UKCCSRC Scientific Council Collaboration Award winners, Hao Liu (University of Nottingham) and Gang Lu (University of Kent), have completed the visualisation and characterisation of agglomeration and defluidisation in a biomass FB combustor.
Given the UK 2050 targets, and the significant roles that bioenergy and CCS are expected to make, it is vital that the UK quickly develops its bioenergy technologies with CCS (BECCS). In fluidised bed boilers burning biomass, whether under conventional air combustion or oxy-combustion conditions, agglomeration and defluidisation is a particular concern. Biomass fuels often contain high levels of alkali and alkaline metals (AAMs) which can interact with bed materials to form low melting point potassium-rich silicates, that can adhere to the bed material particles.
Under the UKCCSRC Scientific Council Collaboration Award, research teams at the University of Nottingham and the University of Kent conducted an experimental study on a 20kWth biomass-fired BFB (bubbling fluidised bed) combustor to investigate the fluid dynamic characteristics of biomass fuels and bed materials, as well as the formation process of agglomerates through digital imaging and signal/image processing. The Kent’s flame imaging system was modified and installed on the Nottingham’s BFB combustor for visualising burning biomass particles on the bed surface. Rig operation data, including pressure drops and furnace temperature, were collected under a range of operation conditions.
The results obtained suggested that there is a strong correlation between the defluidisation/agglomeration and the pressure drop across the combustion bed zone. In particular, the rate of the pressure drop change can potentially be a better indicator for severe agglomeration/defluidisation in the combustor. It has also been proven that digital imaging is a promising technique for visualising the combustion behaviours of biomass particles and bed materials inside the BFB combustor. The findings of the research have led to an improved understanding of the fundamental aspects of biomass combustion in BFB combustors, and thus the energy conversion, agglomeration formation and defluidisation process.
Despite being severely disrupted by the COVID-19 pandemic and several unavoidable non-cost extensions to the completion date, the results obtained indicate clearly that the project teams have achieved the proposed research objectives and measurable outputs. More comprehensive data processing is in progress in order to quantify the combustion behaviours of different biomass materials (e.g. colour, and spectral intensities of biomass flames) under different operating conditions. A technical paper has been planned to report the research results with a reputable journal such as Fuel, Biomass and Bioenergy in the near future.
Prof Hao Liu, Faculty of Engineering, University of Nottingham, email: liu.Hao@nottingham.ac.uk
Dr Gang Lu, School of Engineering, University of Kent, email: firstname.lastname@example.org
Chenggong Sun, University of Nottingham, was awarded funding in our Scientific Council Collaboration Fund 2019 to look at “CO2 utilisation for photo-catalytic mass production of glycerol carbonate from crude glycerol as a versatile chemical building block in chemical industry”.

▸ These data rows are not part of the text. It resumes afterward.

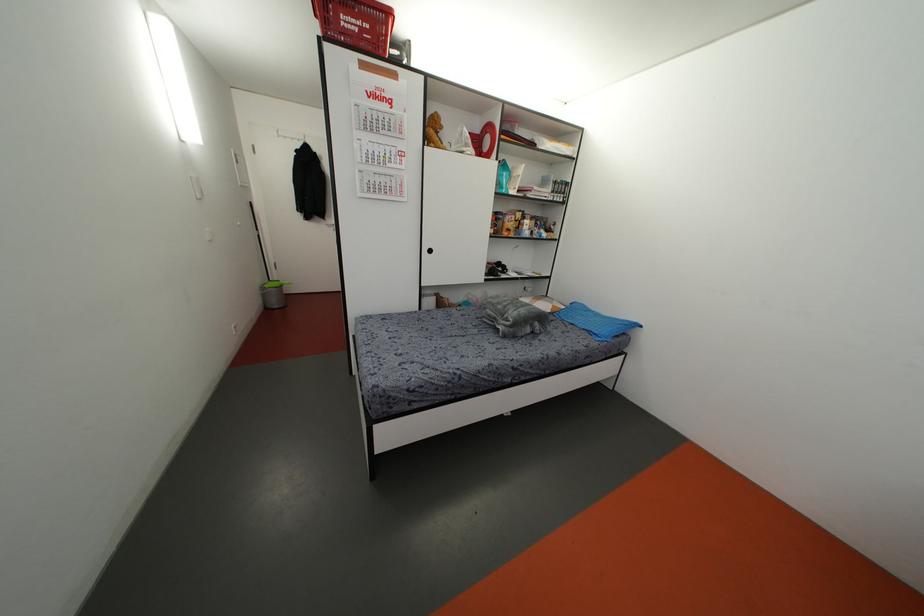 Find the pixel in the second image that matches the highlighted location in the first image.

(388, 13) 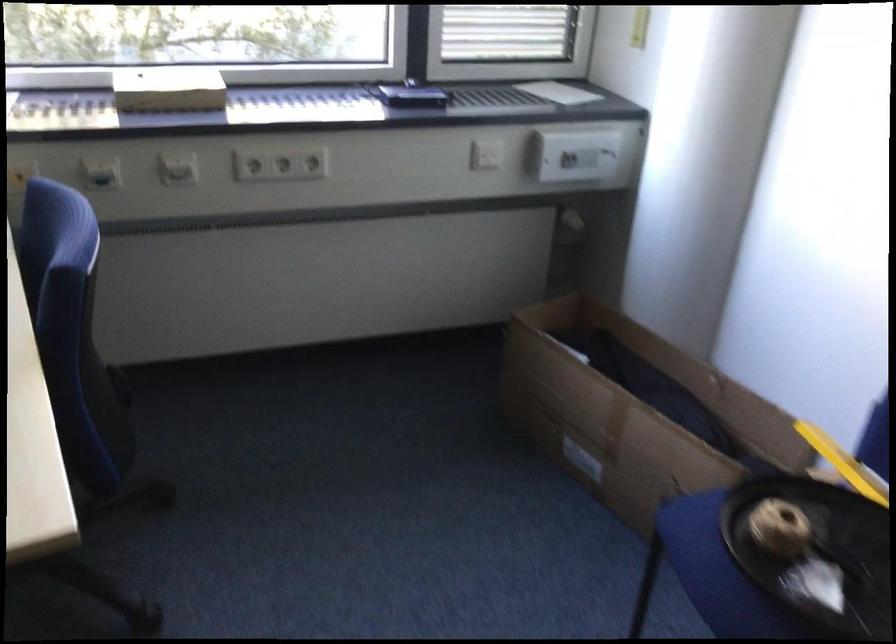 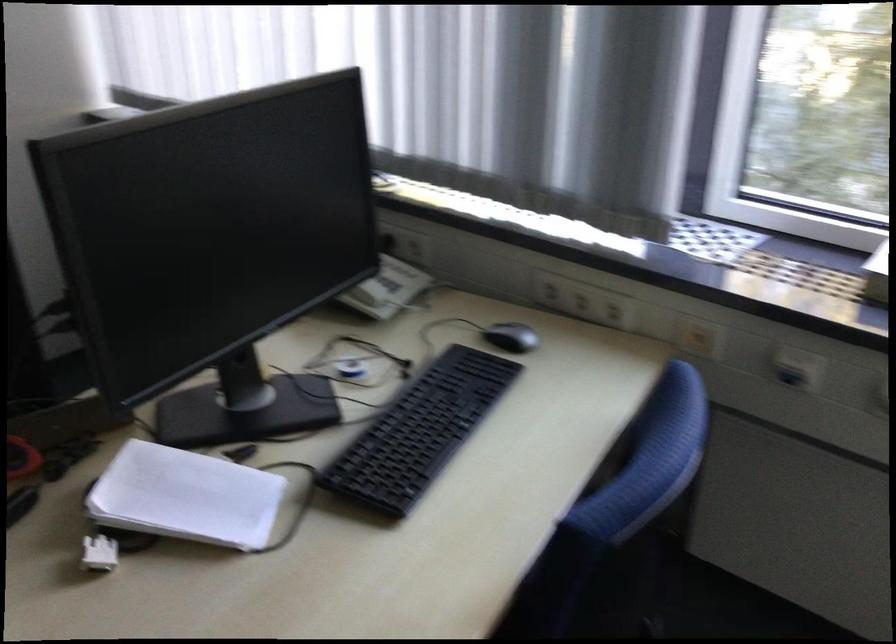 Question: The images are taken continuously from a first-person perspective. In which direction is your viewpoint rotating?

Choices:
 (A) Left
 (B) Right
 (C) Up
 (D) Down

Answer: (A) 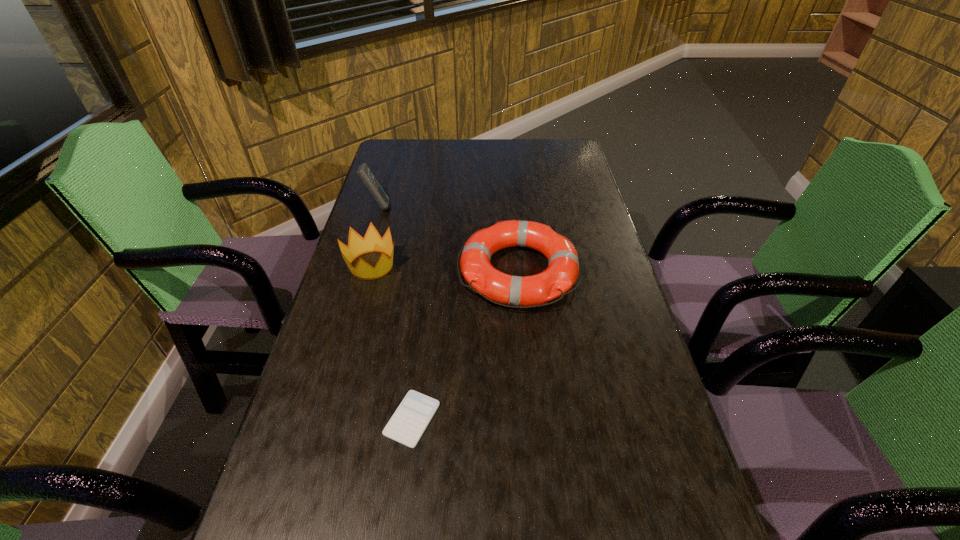 Find the location of a particular element. the farthest object is located at coordinates (364, 173).

You are a GUI agent. You are given a task and a screenshot of the screen. Output one action in this format:
    pyautogui.click(x=<x>, y=<y>)
    Task: Click on the taller calculator
    
    Given the screenshot: What is the action you would take?
    pyautogui.click(x=364, y=173)

Image resolution: width=960 pixels, height=540 pixels. What are the coordinates of `crown` in the screenshot? It's located at (372, 242).

The image size is (960, 540). What are the coordinates of `the rightmost object` in the screenshot? It's located at (563, 267).

Image resolution: width=960 pixels, height=540 pixels. Identify the location of the second shortest object. (563, 267).

This screenshot has width=960, height=540. What are the coordinates of `the nearest object` in the screenshot? It's located at (408, 423).

Identify the location of the right calculator. The height and width of the screenshot is (540, 960). (408, 423).

Image resolution: width=960 pixels, height=540 pixels. Find the location of `free space located on the front-facing side of the tallest object`. free space located on the front-facing side of the tallest object is located at coordinates (427, 206).

Where is `vacant space situated 0.200m on the right of the crown`? This screenshot has height=540, width=960. vacant space situated 0.200m on the right of the crown is located at coordinates (470, 265).

You are a GUI agent. You are given a task and a screenshot of the screen. Output one action in this format:
    pyautogui.click(x=<x>, y=<y>)
    Task: Click on the vacant area located on the front of the rightmost object
    The image size is (960, 540).
    Given the screenshot: What is the action you would take?
    pyautogui.click(x=525, y=331) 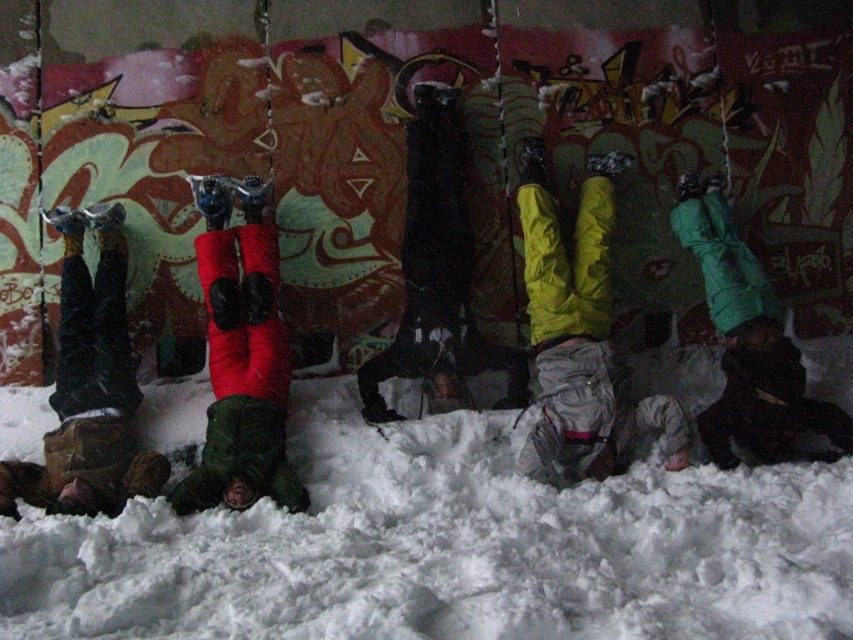 Which is more to the left, white fluffy snow at center or red fabric pants at left?

Positioned to the left is red fabric pants at left.

Locate an element on the screen. Image resolution: width=853 pixels, height=640 pixels. white fluffy snow at center is located at coordinates (447, 548).

Between white fluffy snow at center and green matte jacket at center, which one is positioned lower?

white fluffy snow at center is lower down.

Between white fluffy snow at center and green matte jacket at center, which one is positioned higher?

Positioned higher is green matte jacket at center.

The height and width of the screenshot is (640, 853). Describe the element at coordinates (447, 548) in the screenshot. I see `white fluffy snow at center` at that location.

Where is `white fluffy snow at center`? This screenshot has width=853, height=640. white fluffy snow at center is located at coordinates (447, 548).

Can you confirm if red fabric pants at left is wider than green matte jacket at center?

Yes, red fabric pants at left is wider than green matte jacket at center.

Between red fabric pants at left and green matte jacket at center, which one has less height?

Standing shorter between the two is red fabric pants at left.

Measure the distance between point (119, 240) and camera.

Point (119, 240) and camera are 6.25 meters apart from each other.

In order to click on red fabric pants at left in this screenshot , I will do `click(90, 387)`. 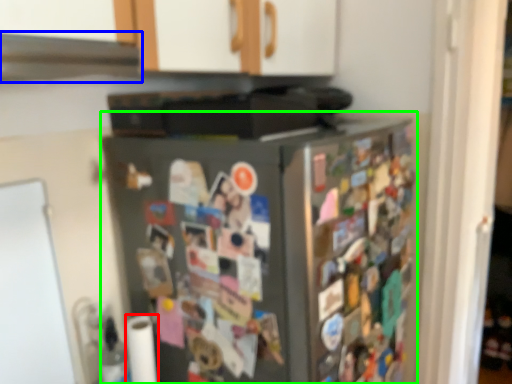 Question: Which is nearer to the toilet paper (highlighted by a red box)? exhaust hood (highlighted by a blue box) or refrigerator (highlighted by a green box).

Choices:
 (A) exhaust hood
 (B) refrigerator

Answer: (B) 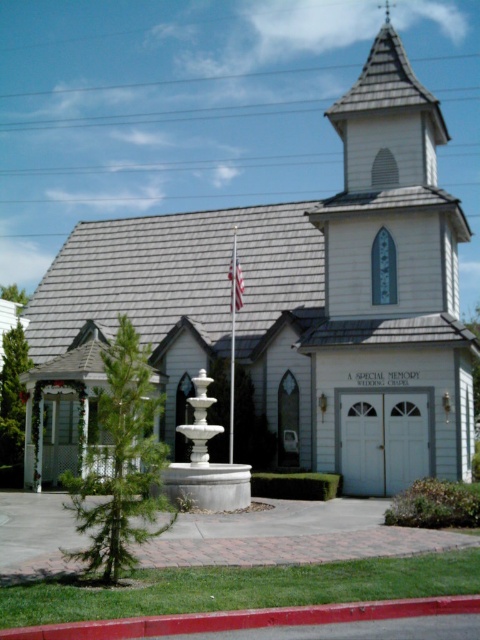 You are standing in front of the chapel and want to determine the relative positions of two points on the building. The first point is at coordinates point [238,305] and the second is at point [230,266]. Which point is closer to you?

Point [238,305] is closer to the viewer than point [230,266].

You are standing in front of the chapel and want to place a small flowerpot exactly where the white glossy flag pole at center is currently located. Is this possible?

The white glossy flag pole at center is located at point (232, 336), so yes, you can place the flowerpot there if the flag pole is removed or relocated first.

You are standing in front of the chapel and notice the white glossy flag pole at center and the white fabric flag at upper center. Which object is bigger in size?

The white glossy flag pole at center is larger in size compared to the white fabric flag at upper center. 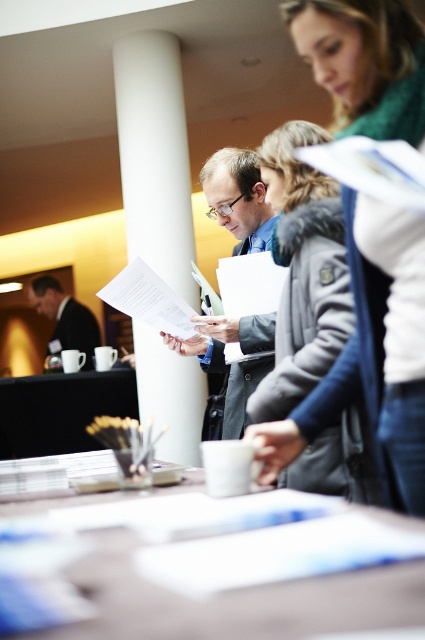 Does white paper at upper center have a lesser height compared to white paper at center?

Yes.

You are a GUI agent. You are given a task and a screenshot of the screen. Output one action in this format:
    pyautogui.click(x=<x>, y=<y>)
    Task: Click on the white paper at upper center
    This screenshot has height=640, width=425.
    Given the screenshot: What is the action you would take?
    pyautogui.click(x=373, y=168)

Locate an element on the screen. The image size is (425, 640). white paper at upper center is located at coordinates (373, 168).

Does green scarf at upper right have a greater height compared to matte black suit at center?

Correct, green scarf at upper right is much taller as matte black suit at center.

I want to click on green scarf at upper right, so click(360, 388).

Is green scarf at upper right positioned before matte black mug at lower left?

Yes, green scarf at upper right is closer to the viewer.

This screenshot has height=640, width=425. I want to click on green scarf at upper right, so click(360, 388).

Which is in front, point (413, 129) or point (64, 339)?

Positioned in front is point (413, 129).

Locate an element on the screen. green scarf at upper right is located at coordinates (360, 388). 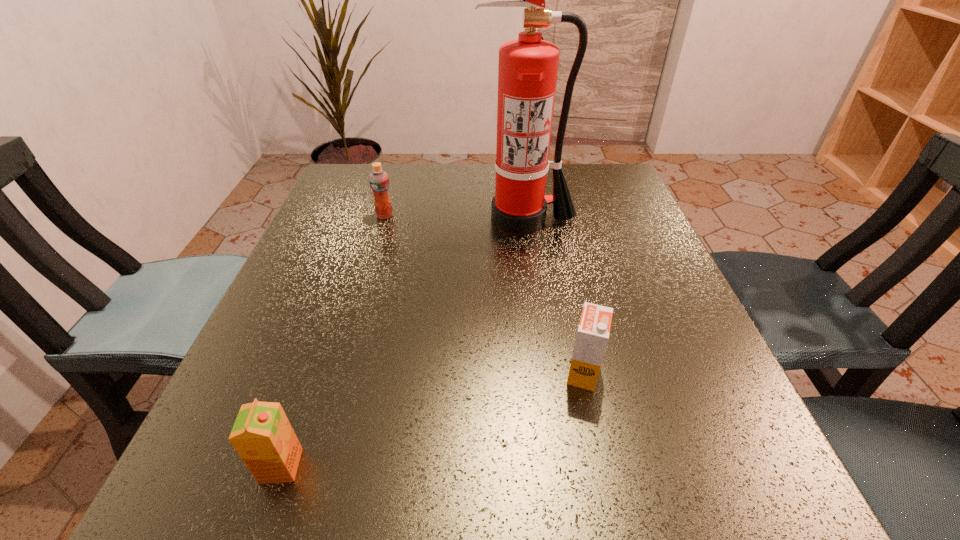 Find the location of `blank region between the second farthest orange juice and the fire extinguisher`. blank region between the second farthest orange juice and the fire extinguisher is located at coordinates (553, 296).

You are a GUI agent. You are given a task and a screenshot of the screen. Output one action in this format:
    pyautogui.click(x=<x>, y=<y>)
    Task: Click on the free spot between the farthest orange juice and the rightmost orange juice
    
    Given the screenshot: What is the action you would take?
    pyautogui.click(x=484, y=294)

What are the coordinates of `the closest object relative to the farthest orange juice` in the screenshot? It's located at (527, 71).

Identify which object is located as the nearest to the farthest orange juice. Please provide its 2D coordinates. Your answer should be formatted as a tuple, i.e. [(x, y)], where the tuple contains the x and y coordinates of a point satisfying the conditions above.

[(527, 71)]

At what (x,y) coordinates should I click in order to perform the action: click on orange juice that is the closest to the rightmost orange juice. Please return your answer as a coordinate pair (x, y). This screenshot has height=540, width=960. Looking at the image, I should click on (262, 435).

Find the location of a particular element. orange juice object that ranks as the closest to the farthest orange juice is located at coordinates (593, 332).

The width and height of the screenshot is (960, 540). Identify the location of vacant area that satisfies the following two spatial constraints: 1. at the nozzle of the fire extinguisher; 2. on the right side of the rightmost orange juice. (542, 373).

This screenshot has height=540, width=960. Find the location of `vacant space that satisfies the following two spatial constraints: 1. at the nozzle of the fire extinguisher; 2. on the right side of the rightmost orange juice`. vacant space that satisfies the following two spatial constraints: 1. at the nozzle of the fire extinguisher; 2. on the right side of the rightmost orange juice is located at coordinates (542, 373).

Image resolution: width=960 pixels, height=540 pixels. Identify the location of vacant area in the image that satisfies the following two spatial constraints: 1. on the front side of the second nearest orange juice; 2. on the right side of the farthest orange juice. (339, 373). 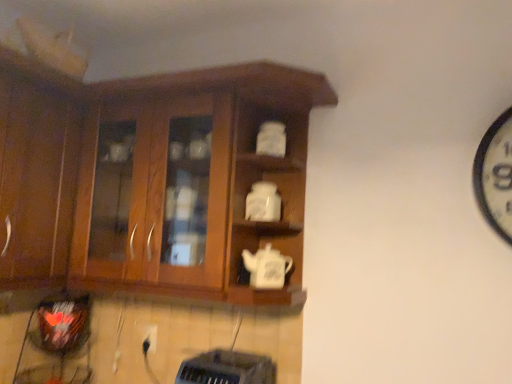 Question: Is white matte teapot at center, the 2th teapot ordered from the bottom, bigger or smaller than white matte teapot at center, the 2th teapot when ordered from top to bottom?

Choices:
 (A) big
 (B) small

Answer: (B)

Question: Considering their positions, is white matte teapot at center, the 2th teapot ordered from the bottom, located in front of or behind white matte teapot at center, the 1th teapot from the bottom?

Choices:
 (A) behind
 (B) front

Answer: (A)

Question: Based on their relative distances, which object is nearer to the wooden cabinet at left, arranged as the second cabinetry when viewed from the right?

Choices:
 (A) black plastic toaster at lower center
 (B) white plastic electric outlet at lower center
 (C) white matte teapot at center, placed as the 1th teapot when sorted from top to bottom
 (D) wooden cabinet at center, the second cabinetry in the left-to-right sequence
 (E) white matte teapot at center, the 2th teapot when ordered from top to bottom

Answer: (D)

Question: Estimate the real-world distances between objects in this image. Which object is closer to the wooden cabinet at center, the second cabinetry in the left-to-right sequence?

Choices:
 (A) white plastic electric outlet at lower center
 (B) white matte teapot at center, placed as the 1th teapot when sorted from top to bottom
 (C) white matte teapot at center, the 1th teapot from the bottom
 (D) black plastic toaster at lower center
 (E) wooden cabinet at left, arranged as the second cabinetry when viewed from the right

Answer: (E) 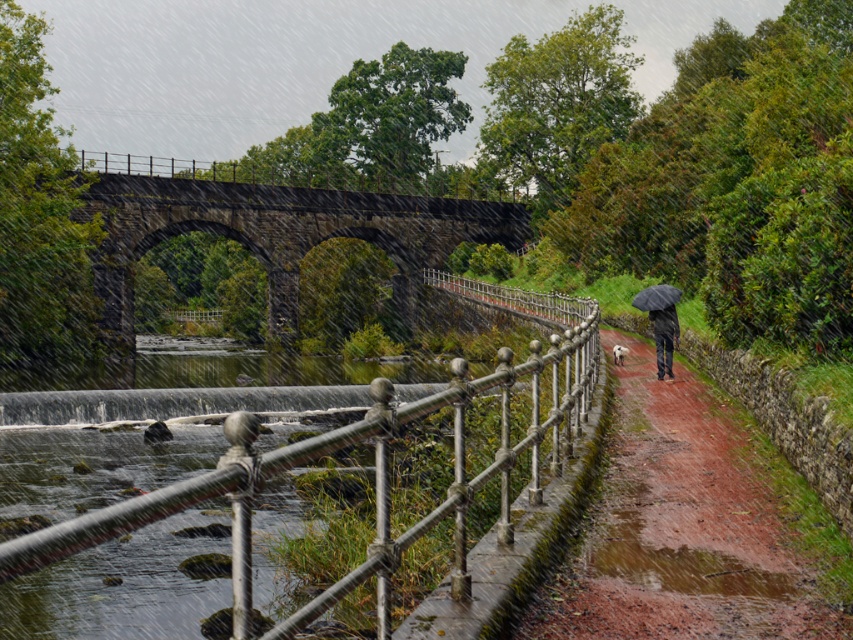 Does silver metallic railing at center appear under dark gray jeans at center-right?

Incorrect, silver metallic railing at center is not positioned below dark gray jeans at center-right.

Is silver metallic railing at center smaller than dark gray jeans at center-right?

No, silver metallic railing at center is not smaller than dark gray jeans at center-right.

Is point (593, 371) farther from viewer compared to point (672, 346)?

No, it is in front of (672, 346).

At what (x,y) coordinates should I click in order to perform the action: click on silver metallic railing at center. Please return your answer as a coordinate pair (x, y). Looking at the image, I should click on (374, 465).

Looking at this image, is the position of dark stone bridge at upper center more distant than that of dark gray jeans at center-right?

Yes, it is.

Does dark stone bridge at upper center come in front of dark gray jeans at center-right?

No, dark stone bridge at upper center is behind dark gray jeans at center-right.

Between point (405, 276) and point (660, 340), which one is positioned in front?

Point (660, 340) is in front.

Locate an element on the screen. The image size is (853, 640). dark stone bridge at upper center is located at coordinates (279, 234).

Image resolution: width=853 pixels, height=640 pixels. Describe the element at coordinates (374, 465) in the screenshot. I see `silver metallic railing at center` at that location.

Does silver metallic railing at center appear on the left side of black matte umbrella at center-right?

Correct, you'll find silver metallic railing at center to the left of black matte umbrella at center-right.

Does point (419, 534) come behind point (640, 292)?

No, it is not.

Locate an element on the screen. The height and width of the screenshot is (640, 853). silver metallic railing at center is located at coordinates (374, 465). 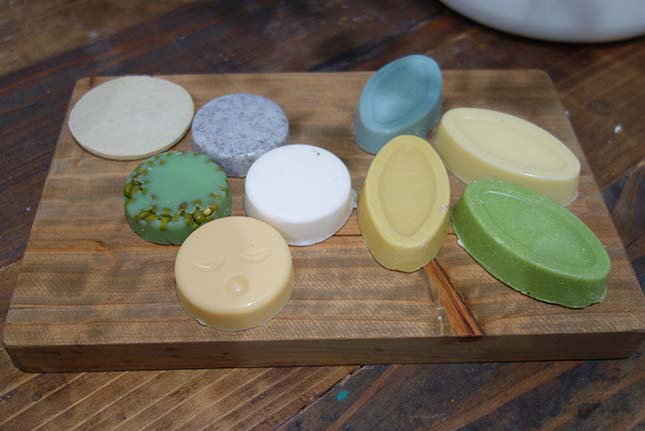 Locate an element on the screen. This screenshot has width=645, height=431. cutting board on table is located at coordinates (410, 316). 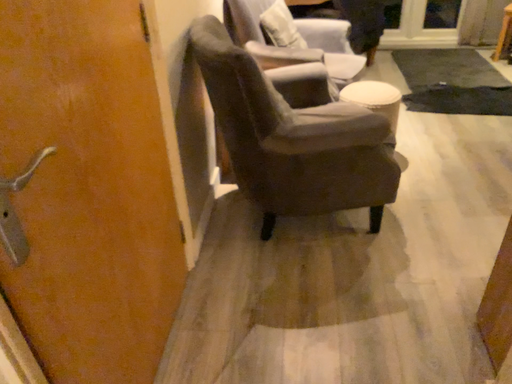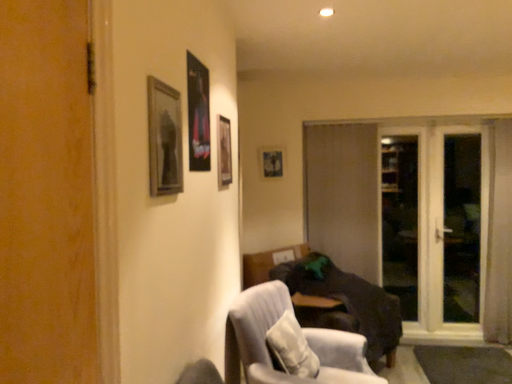 Question: Which way did the camera rotate in the video?

Choices:
 (A) rotated upward
 (B) rotated downward

Answer: (A)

Glycerol, also known as glycerine, is a major primary byproduct of biofuel production, with the rapidly expanding global biodiesel production alone generating over five million tons per annum at present. As a result, there has been a great surge of interest in using glycerol as an abundant renewable feedstock to produce more advanced biofuels and biochemicals, whilst improving the economic performance and resource efficiency of biofuel production. Here, we describe, for the first time, the selective catalytic conversion of glycerol to 2,5-hexanedione (2,5-HD) and other more advanced C6-C12 cycloalkanes and/or polyketones by making use of water hydrogen under relatively mild conditions. 2,5-HD is recognised as being a vital gateway chemical for the synthesis of pesticides, resin materials and high-density aviation biofuels.
A type of copper-carbon nanocomposite catalyst was prepared on a small lab scale by using a metal–organic framework (MOF) precursor through an integrated pyrolysis and activation methodology. The catalyst was found to exhibit rarely seen catalytic activity for the desirable selective conversion of glycerol to 2,5-HD and other more advanced C8-C12 cyclo-alkanes/oxygenates, and no externally supplied hydrogen was needed as the hydrogen required can be generated in situ from simultaneous aqueous glycerol reforming reactions, which were also catalysed by this catalyst. The selectivity could reach 43.4% for the formation of 2,5-hexanedione and over 70% for total C8-C12 cyclo-alkanes/poly-oxygenates under the experimental conditions examined. It is believed that the catalytic conversion can potentially be tuned to facilitate the production of either 2,5-HD or more advanced polycyclic alkanes and/or ketones as the major products. Characterizations show that the remarkable catalytic capability of the MOF-derived catalyst arose not only from the highly dispersion of copper in the carbon substrate but also from the unique chemical states of the distributed copper species, a novel physicochemical feature that cannot be achieved with conventional catalyst preparation methodologies. Although the research is still at its preliminary stage, the results augur very well for the production of high-density aviation fuels from glycerol refinery.
As a part of this Collaboration award, we were delighted to collaborate with Prof Xianfeng Fan at the University of Edinburgh.